This is the final version, which has been accepted for publication. Reviews on previous versions are listed below.

Below the reviews for the first revision.

Solicited review by Danica Damljanovic:

Major comments (related to the misrelation of the main contribution and the evaluation)
which have been raised during my first review are addressed. The
link given in the paper points to the demo which now works and the authors added
additional sections into evaluation which demonstrate the suitability of PowerAqua
to work in the open scenario on the Web through Watson, and the user study.
Most of the other comments
are also addressed.

My main comment in this review is about the presentation of the evaluation section. It should be more explicit and concrete (see some details below). It would
be worth adding (e.g. as the first sentence of each of the subsections)
the goal of the evaluation, the measures used (definition if neccessary). These currently
exist in the text most of the time (apart from definition), but it would be easier for the reader to follow
if it is clear from the beginning: what is evaluated and using which measures
(and define the measures unless they are obvious which usually is not the case, and
especially in cases when there is a mixed opinion in the literature or if the measures are adapted from some other field such as precision and recall).

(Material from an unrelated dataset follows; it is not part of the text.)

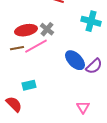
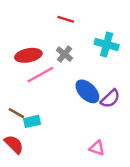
gray cross: (47, 29) -> (64, 54), moved
brown line: (17, 48) -> (16, 113), moved, turned 40
pink triangle: (83, 107) -> (97, 148), turned -40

The paper still needs to be proof-read for many small typos
and the English toroughly checked. Also, some (especially new added) sections
could be slightly rephrased
at places for smoother readability, and the authors should be as explicit as
possible especially in the evaluation section. Some pointers are given below in the Detailed review.

---------------
Detailed review
---------------

Section 2:
'However, ontology-based QA systems are able to handle a much more expressive
and structured search space and have proven to be ontology-independant, where, as opposed
to a DB, the information is highly interconnected by the use of explicit relations.'
consider rephrasing: the first part of the sentence seems to be disconnected from the second.
Also, it is implicit in this statement that NLIDBs are not domain-independant whereas those
NLIDBs developed in 80s claimed to be easily portable so maybe leave that out ("proven to be ontology-independant")
in this comparison and highlight the interoperability and reasoning which are the main advantages.

At a second level>>At the second level

footnote 11: use the same formatting for URLs

Section 3:

let's>> let us (avoid abbreviations, there are mentions of "don't" and similar in the paper, these should be replaced with extended versions)

the user query >> the user's query

etc>>etc. (also throughout the paper)

Figure 2 caption: 'every item on the Onto-Triple and the answers are an entry point...'>>rephrase

Figure 1 is mentioned after Figure 2 in text, this should be swapped. Also, it
would be better for a reader if figures would be closer to the text where they are mentioned,
not at the end of the paper as is the case at the moment.

just before Section 4.1:
Second,>>Secondly,

Section 4.1.
First sentence in the second paragraph requires rephrasing (splitting into two?).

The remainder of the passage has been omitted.